雅近(まさちか)はスラスラと言葉を並べて解答した。


けれど淡々とした様子で、回答に自信がある感じには見えなかった。

全くと言っていい程に。


「なるほどなぁ」


雅近の回答に対して海江田(かいえだ)先輩はこの一言だけだったが、ほんの少し頬を緩めているように見えるのは僕の気のせいか。
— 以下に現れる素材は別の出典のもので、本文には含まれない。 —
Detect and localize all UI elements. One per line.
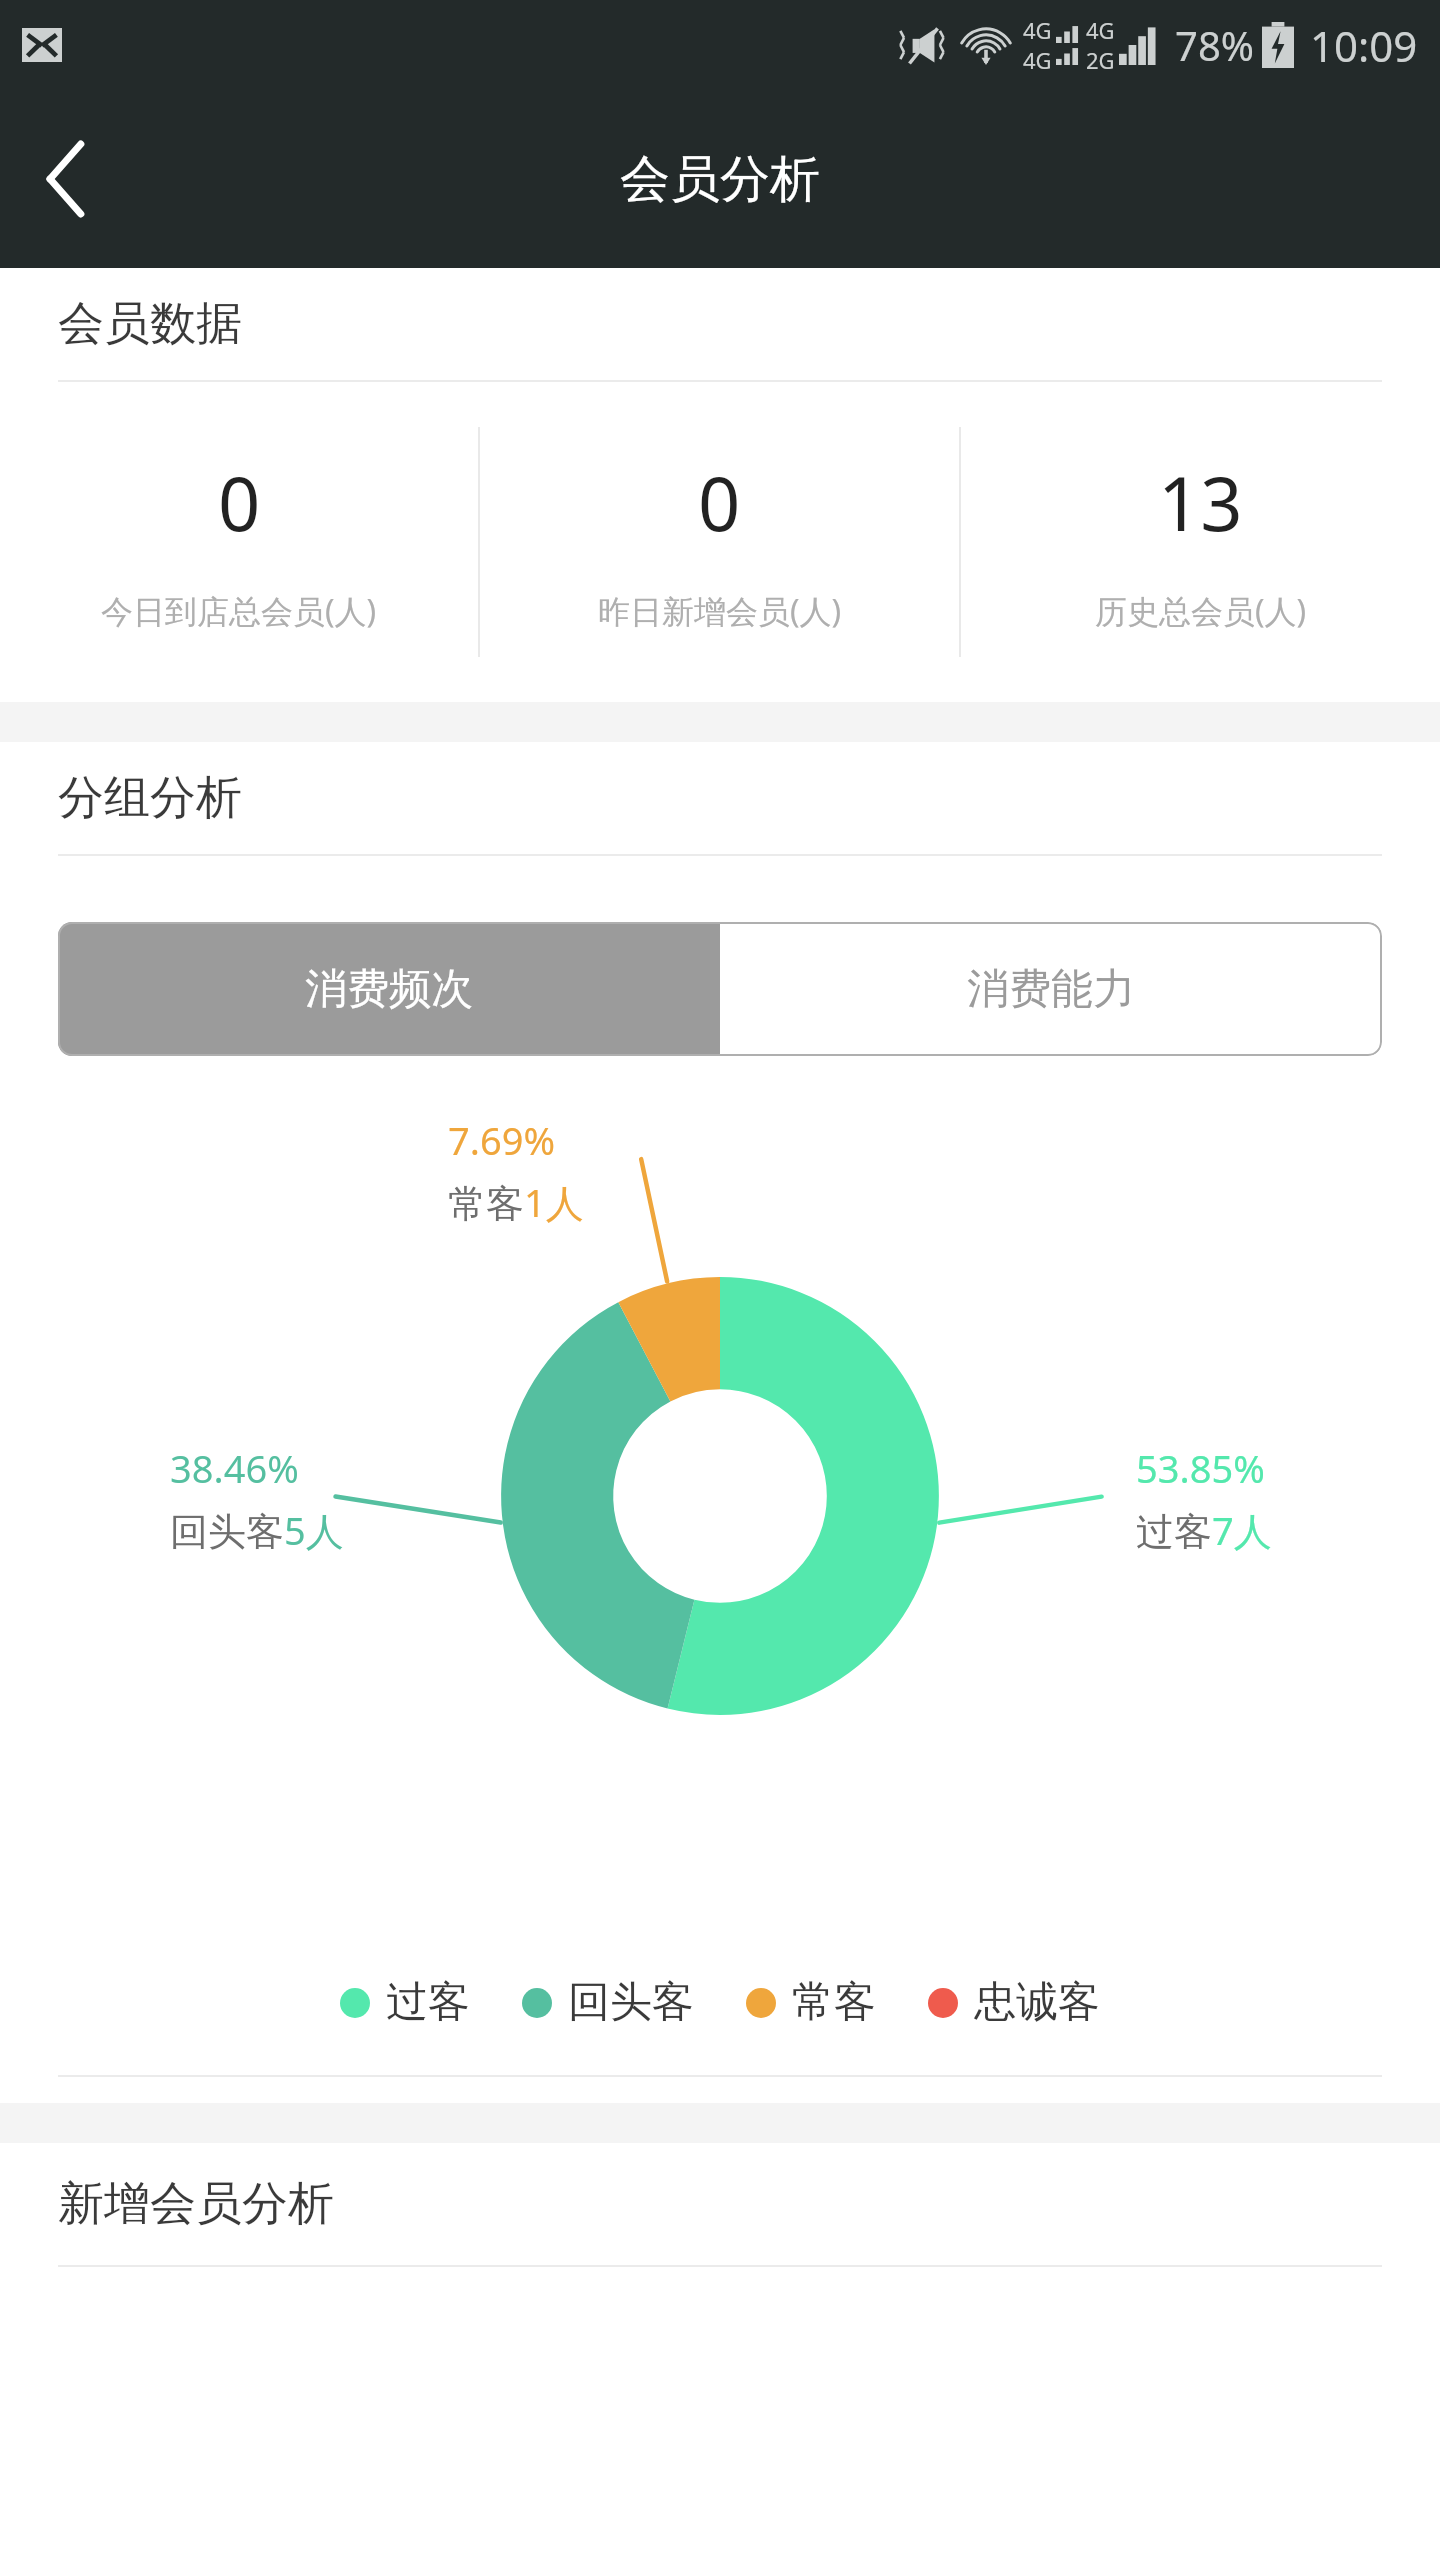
- staticText: 新增会员分析: [58, 2175, 334, 2233]
- button[interactable]: 忠诚客: [928, 1976, 1100, 2029]
- staticText: 会员分析: [620, 148, 820, 211]
- staticText: 4G: [1023, 45, 1052, 75]
- staticText: 0: [698, 452, 741, 553]
- staticText: 38.46%: [170, 1442, 299, 1494]
- staticText: 7.69%: [448, 1114, 555, 1166]
- staticText: 4G: [1086, 15, 1115, 45]
- button[interactable]: 0: [480, 382, 959, 702]
- staticText: 0: [218, 452, 261, 553]
- staticText: 10:09: [1310, 17, 1418, 74]
- button[interactable]: 消费频次: [58, 922, 720, 1056]
- staticText: 13: [1158, 452, 1243, 553]
- button[interactable]: Back: [0, 114, 130, 244]
- staticText: 今日到店总会员(人): [101, 589, 377, 633]
- staticText: 4G: [1023, 15, 1052, 45]
- staticText: 常客: [792, 1976, 876, 2029]
- staticText: 会员数据: [58, 295, 242, 353]
- button[interactable]: 常客: [746, 1976, 876, 2029]
- staticText: 分组分析: [58, 769, 242, 827]
- staticText: 78%: [1175, 18, 1254, 72]
- staticText: 2G: [1086, 45, 1115, 75]
- staticText: 过客7人: [1136, 1504, 1272, 1556]
- staticText: 消费频次: [305, 963, 473, 1016]
- staticText: 回头客: [568, 1976, 694, 2029]
- button[interactable]: 13: [961, 382, 1440, 702]
- staticText: 昨日新增会员(人): [598, 589, 842, 633]
- staticText: 消费能力: [967, 963, 1135, 1016]
- staticText: 历史总会员(人): [1095, 589, 1307, 633]
- staticText: 回头客5人: [170, 1504, 344, 1556]
- staticText: 忠诚客: [974, 1976, 1100, 2029]
- staticText: 53.85%: [1136, 1442, 1265, 1494]
- button[interactable]: 消费能力: [720, 922, 1382, 1056]
- staticText: 过客: [386, 1976, 470, 2029]
- staticText: 常客1人: [448, 1176, 584, 1228]
- button[interactable]: 回头客: [522, 1976, 694, 2029]
- button[interactable]: 0: [0, 382, 478, 702]
- button[interactable]: 过客: [340, 1976, 470, 2029]
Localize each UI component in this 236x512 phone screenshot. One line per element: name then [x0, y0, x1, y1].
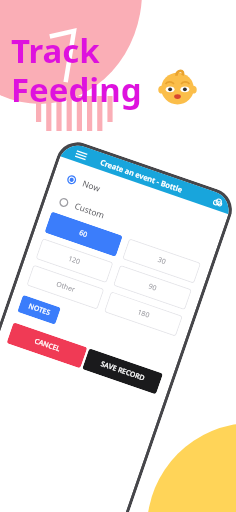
staticText: Feeding — [11, 67, 142, 112]
staticText: Create an event - Bottle — [99, 157, 184, 195]
button[interactable]: 60 — [45, 212, 123, 257]
staticText: Custom — [73, 200, 106, 222]
button[interactable]: CANCEL — [6, 322, 87, 368]
button[interactable]: 90 — [113, 265, 192, 310]
staticText: Track — [11, 28, 100, 73]
staticText: 180 — [136, 307, 152, 321]
staticText: Now — [81, 177, 103, 195]
button[interactable]: SAVE RECORD — [82, 348, 163, 394]
button[interactable]: 120 — [36, 238, 114, 283]
staticText: Other — [55, 279, 77, 295]
staticText: NOTES — [27, 302, 52, 318]
button[interactable]: Open navigation menu — [74, 148, 88, 162]
button[interactable]: 30 — [122, 238, 201, 284]
staticText: 90 — [147, 282, 159, 294]
button[interactable]: Now — [52, 167, 225, 238]
button[interactable]: Other — [26, 264, 104, 310]
staticText: SAVE RECORD — [99, 359, 146, 384]
button[interactable]: NOTES — [17, 295, 61, 325]
button[interactable]: Custom — [44, 189, 217, 261]
staticText: 60 — [78, 228, 90, 240]
staticText: CANCEL — [33, 336, 62, 354]
staticText: 120 — [67, 254, 82, 268]
button[interactable]: Cloud sync — [210, 194, 226, 210]
staticText: 30 — [156, 255, 168, 267]
button[interactable]: 180 — [104, 291, 183, 337]
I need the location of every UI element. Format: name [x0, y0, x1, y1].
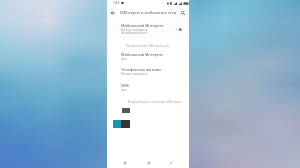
staticText: Мобильный Интернет [121, 52, 164, 57]
staticText: Предпочтения SIM-карты для [126, 44, 170, 48]
staticText: Телефонные вызовы [121, 67, 161, 72]
button[interactable] [107, 65, 189, 78]
staticText: авто [121, 57, 128, 61]
staticText: 7:43 [113, 1, 120, 5]
button[interactable] [107, 50, 189, 63]
button[interactable]: Toggle mobile internet [176, 28, 182, 31]
button[interactable]: SIM card 1 [122, 108, 130, 113]
staticText: Информация и настройки SIM-карты [128, 100, 182, 104]
button[interactable]: Back [167, 159, 175, 167]
button[interactable]: Home [145, 159, 153, 167]
button[interactable]: SIM-карты и мобильные сети [120, 9, 180, 16]
staticText: SIM-карты и мобильные сети [120, 10, 177, 15]
staticText: Мобильный Интернет [121, 23, 164, 28]
button[interactable]: Back [108, 8, 118, 18]
staticText: SMS [121, 83, 129, 88]
staticText: Доступ к интернету на мобильной сети [121, 28, 151, 35]
button[interactable] [112, 19, 185, 39]
button[interactable]: Recents [121, 159, 129, 167]
staticText: авто [121, 88, 128, 92]
button[interactable]: SIM card 2 [113, 120, 130, 128]
staticText: Всегда спрашивать [121, 72, 148, 76]
button[interactable] [107, 81, 189, 94]
button[interactable]: Search [178, 8, 188, 18]
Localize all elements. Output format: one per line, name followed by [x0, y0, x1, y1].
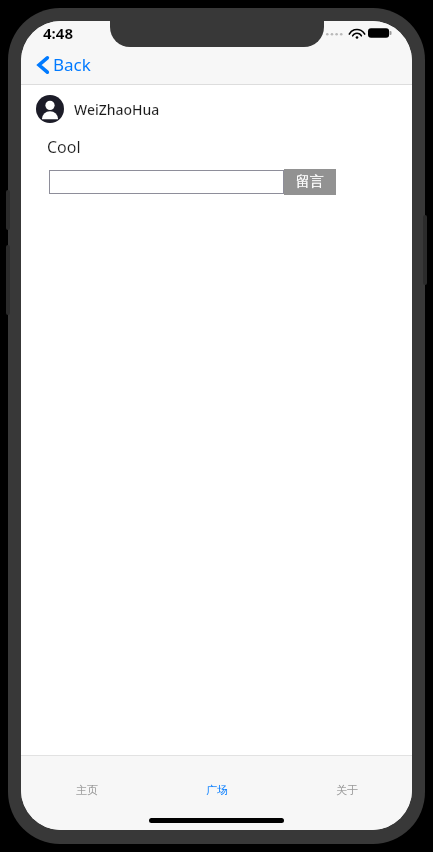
button[interactable]: 主页: [21, 783, 152, 830]
staticText: 广场: [206, 783, 228, 797]
staticText: 4:48: [43, 23, 73, 43]
other: Home indicator: [149, 818, 284, 823]
button[interactable]: WeiZhaoHua: [21, 93, 412, 125]
staticText: 主页: [76, 783, 98, 797]
staticText: Back: [53, 53, 91, 76]
staticText: Cool: [47, 136, 81, 158]
button[interactable]: 关于: [282, 783, 412, 830]
staticText: 留言: [296, 173, 324, 191]
button[interactable]: 广场: [152, 783, 282, 830]
staticText: WeiZhaoHua: [74, 100, 160, 119]
button[interactable]: [49, 170, 284, 194]
button[interactable]: 留言: [284, 169, 336, 195]
staticText: 关于: [336, 783, 358, 797]
button[interactable]: Back: [34, 49, 94, 80]
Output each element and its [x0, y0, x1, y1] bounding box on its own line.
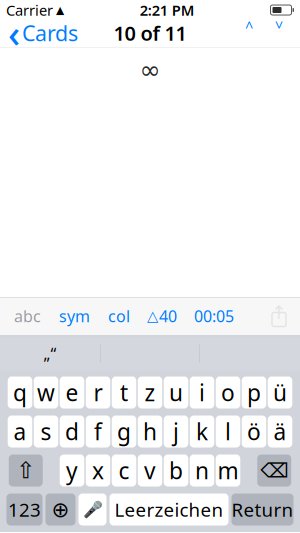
staticText: r — [94, 377, 102, 408]
button[interactable]: Next card — [264, 19, 294, 47]
staticText: t — [120, 377, 128, 408]
staticText: p — [247, 377, 261, 408]
button[interactable]: Share — [263, 304, 295, 328]
button[interactable]: o — [216, 376, 240, 408]
button[interactable]: e — [60, 376, 84, 408]
button[interactable]: u — [164, 376, 188, 408]
button[interactable]: a — [8, 416, 32, 448]
staticText: Cards — [22, 19, 78, 47]
staticText: ⌫ — [260, 459, 288, 482]
button[interactable]: ö — [242, 416, 266, 448]
button[interactable]: Dictate — [78, 494, 106, 526]
staticText: ö — [247, 416, 261, 446]
button[interactable]: c — [112, 454, 136, 486]
staticText: Leerzeichen — [114, 497, 224, 522]
staticText: abc — [14, 305, 41, 327]
button[interactable]: n — [190, 454, 214, 486]
button[interactable]: 00:05 — [185, 298, 243, 334]
staticText: x — [92, 455, 104, 486]
button[interactable]: Next keyboard — [46, 494, 76, 526]
button[interactable]: ä — [268, 416, 292, 448]
button[interactable]: k — [190, 416, 214, 448]
staticText: sym — [59, 305, 90, 327]
staticText: ▲ — [56, 4, 64, 16]
staticText: f — [94, 416, 102, 446]
staticText: i — [199, 377, 205, 408]
button[interactable]: w — [34, 376, 58, 408]
staticText: h — [143, 416, 157, 446]
button[interactable]: l — [216, 416, 240, 448]
button[interactable]: q — [8, 376, 32, 408]
staticText: 00:05 — [194, 305, 234, 327]
button[interactable]: b — [164, 454, 188, 486]
staticText: o — [221, 377, 235, 408]
staticText: ↑ — [271, 302, 287, 323]
staticText: Carrier — [6, 0, 53, 20]
staticText: j — [173, 416, 179, 446]
button[interactable]: p — [242, 376, 266, 408]
button[interactable]: Shift — [9, 454, 43, 486]
button[interactable]: Delete — [257, 454, 291, 486]
staticText: y — [66, 455, 78, 486]
staticText: ˄ — [245, 14, 253, 52]
button[interactable]: f — [86, 416, 110, 448]
button[interactable]: s — [34, 416, 58, 448]
staticText: c — [118, 455, 130, 486]
staticText: 🎤 — [82, 500, 102, 519]
staticText: m — [218, 455, 238, 486]
button[interactable]: ‹ — [0, 19, 84, 47]
staticText: l — [225, 416, 231, 446]
button[interactable]: Return — [232, 494, 294, 526]
staticText: b — [169, 455, 183, 486]
staticText: ⇧ — [16, 458, 35, 483]
button[interactable]: v — [138, 454, 162, 486]
staticText: g — [117, 416, 131, 446]
staticText: a — [14, 416, 26, 446]
button[interactable]: sym — [50, 298, 99, 334]
button[interactable]: ü — [268, 376, 292, 408]
staticText: 2:21 PM — [140, 0, 195, 20]
staticText: „“ — [44, 343, 56, 364]
button[interactable]: j — [164, 416, 188, 448]
button[interactable]: abc — [5, 298, 50, 334]
staticText: u — [169, 377, 183, 408]
button[interactable]: Leerzeichen — [110, 494, 228, 526]
staticText: ⊕ — [52, 497, 70, 522]
button[interactable]: z — [138, 376, 162, 408]
button[interactable]: r — [86, 376, 110, 408]
button[interactable]: △ — [139, 298, 185, 334]
staticText: v — [144, 455, 156, 486]
button[interactable]: i — [190, 376, 214, 408]
staticText: z — [144, 377, 156, 408]
staticText: ü — [273, 377, 287, 408]
button[interactable]: y — [60, 454, 84, 486]
button[interactable]: col — [99, 298, 139, 334]
staticText: ‹ — [8, 8, 20, 58]
staticText: ä — [274, 416, 286, 446]
staticText: n — [195, 455, 209, 486]
button[interactable]: 123 — [6, 494, 42, 526]
staticText: s — [40, 416, 52, 446]
staticText: k — [196, 416, 208, 446]
staticText: ∞ — [140, 56, 160, 84]
staticText: d — [65, 416, 79, 446]
staticText: q — [13, 377, 27, 408]
staticText: w — [37, 377, 55, 408]
staticText: △ — [147, 308, 158, 324]
staticText: col — [108, 305, 130, 327]
staticText: 10 of 11 — [114, 20, 186, 46]
button[interactable]: d — [60, 416, 84, 448]
staticText: 123 — [8, 497, 41, 522]
staticText: Return — [232, 497, 294, 522]
button[interactable]: t — [112, 376, 136, 408]
staticText: e — [66, 377, 78, 408]
button[interactable]: Previous card — [234, 19, 264, 47]
button[interactable]: h — [138, 416, 162, 448]
staticText: ˅ — [275, 14, 283, 52]
button[interactable]: m — [216, 454, 240, 486]
button[interactable]: g — [112, 416, 136, 448]
button[interactable]: x — [86, 454, 110, 486]
staticText: 40 — [159, 305, 177, 327]
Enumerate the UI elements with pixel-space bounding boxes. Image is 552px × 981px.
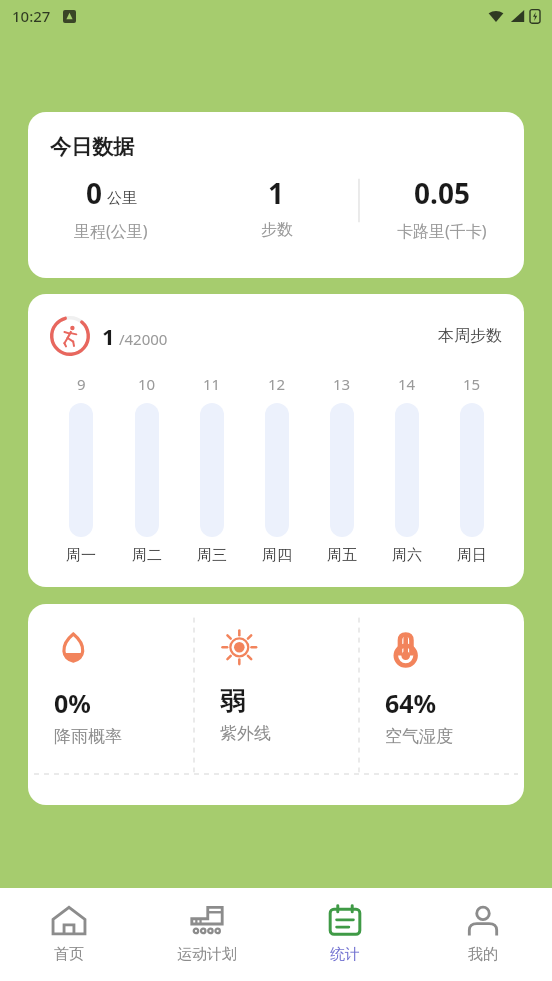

すると、机に肘を突いたりと前傾姿勢だった海江田先輩は、何かを考えながら背もたれに寄り掛かり、もう一言。


「結論から言えば、ハズレだ」


それを聞いた雅近は悔しがるでも残念がるでもなく、あっさりとしたものだった。


「でしょうね。自分でも当たってるとは思ってないっす」

そして雅近は続け様に話す。


「重要そうな部分に質問を集中させて背景を絞ってくのは良かったんすけど、結果、その答えに当てはまる条件がかなり限定的になってきてるんすよね。裏を返せば、答えは本当にピンポイントな事なんだろうなというのが見受けられますが、そうなるとドンピシャで当てるのは現実的じゃない……。そう思ってある程度シチュエーションが近そうな状況を選んで解答してみたんすよ」


雅近はどうやら、現状を(かんが)みてひとまず解答に切り込んだらしい。

経験者だけのハンデキャップを背負いながら。


僕を含めた生徒会の四人の中で、状況判断に長けているのは?と投票を設ければ、票は間違いなく雅近に集まるだろう。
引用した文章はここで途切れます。